Probuphine implants received preliminary approval in January from an advisory committee for the Food and Drug Administration, which is expected to give its full endorsement next month. The implants release a steady flow of buprenorphine, which is available in oral form to block cravings and reduce withdrawal symptoms. The drug binds to opiate receptors in the body, but doesn’t produce the same high.

The opiate epidemic shows no signs of slowing, despite increased access to buprenorphine and other addiction-fighting prescription drugs. About 30,000 Americans died of overdoses from opiates, including prescription painkillers and heroin, in 2014. The death rate has nearly quadrupled since 2000, according to the Centers for Disease Control and Prevention.

Supporters of the implant tout its advantage in patient compliance with treatment, since the need to take a daily dose is eliminated. It also reduces the risk of diversion, the practice where users resell their pills or trade them for heroin on the black market.

Several patients in St. Louis received probuphine implants as part of a clinical trial overseen by Malik.

Donna Nevels, of Bethalto, became addicted to prescription painkillers after oral surgery and fell into a deep depression. Last year she completed outpatient treatment at Centerpointe. As part of a clinical trial, she received the implant and oral buprenorphine, one of which was a placebo.

Nevels, 43, said the implant takes away the addict’s choice to remain in treatment, which can be an obstacle.

“I think that if people have an option to put the medicine in their mouth every day, there could be potential room for somebody to relapse,” she said. “Where if the implant is there, there is no craving.”

Other options in opiate addiction include methadone, another opiate that doesn’t produce the same high, but is available only at specialized clinics that distribute the drug daily because of its potential for abuse. Naltrexone blocks the effects of opiates and is also available in a once monthly shot called Vivitrol. Naloxone, better known by brand name Narcan, can reverse an opiate overdose if given immediately, but is not a long-term fix.

Buprenorphine is considered to be the best available option because it limits cravings and does not cause withdrawal symptoms. Because of the chance of the drug getting diverted to other people, doctors are only allowed to prescribe buprenorphine to 100 patients, but the White House has recommended the rule be expanded to 200 patients.

The implant includes four rods, smaller than matchsticks, that work like hormonal birth control implants to slowly release the medication when inserted underneath the upper arm. Candidates for the implant must be stable in their recovery and already taking a low dose of oral buprenorphine. Proponents of the implant said it could be useful in the prison population and among rehabilitation patients to ensure compliance. Those being released from secure environments are at high risk for relapse and could also be good candidates, supporters said.
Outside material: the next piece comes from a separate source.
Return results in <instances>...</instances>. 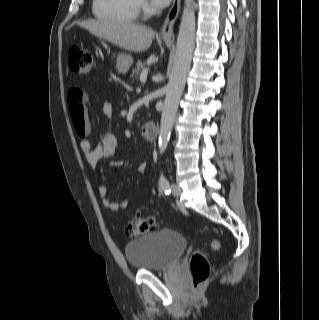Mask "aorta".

Doctors who insert and remove the implant under a local anesthesia would require some training. The company marketing the implant, New Jersey-based Braeburn Pharmaceuticals, did not release any information on its cost. Whether it would be covered by insurance is not yet known.

Critics who testified to the FDA committee said the effectiveness of the implant has not been proved in enough patients. Some said that intravenous drug users might not be averse to removing the implant themselves and reselling it. They also raised questions about the long-term viability of the implants, since former drug addicts can require medication for years to avoid relapsing.
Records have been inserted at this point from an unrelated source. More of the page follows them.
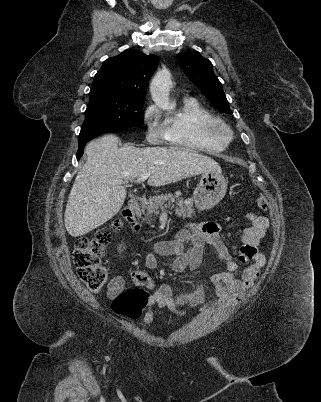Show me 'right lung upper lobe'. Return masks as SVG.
I'll use <instances>...</instances> for the list:
<instances>
[{
	"label": "right lung upper lobe",
	"mask_w": 321,
	"mask_h": 402,
	"mask_svg": "<svg viewBox=\"0 0 321 402\" xmlns=\"http://www.w3.org/2000/svg\"><path fill=\"white\" fill-rule=\"evenodd\" d=\"M158 65L156 55L128 49L104 61L90 92H106L134 100H145L146 85Z\"/></svg>",
	"instance_id": "cb5924a9"
}]
</instances>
Another downside with a six-month implant is the potential for fewer doctor visits for behavioral therapy, said Percy Menzies, president of Assisted Recovery Centers of America, a local addiction center.

“Behavioral modification is a very important part of recovery, we can’t just give them a medication and expect them to get well,” he said.

Still, Menzies said the benefits of the implant outweigh the risks.

“We are looking forward to any new weapon because the heroin tsunami is unremitting,” he said. “By introducing the implant you have a fighting chance of people staying in treatment.”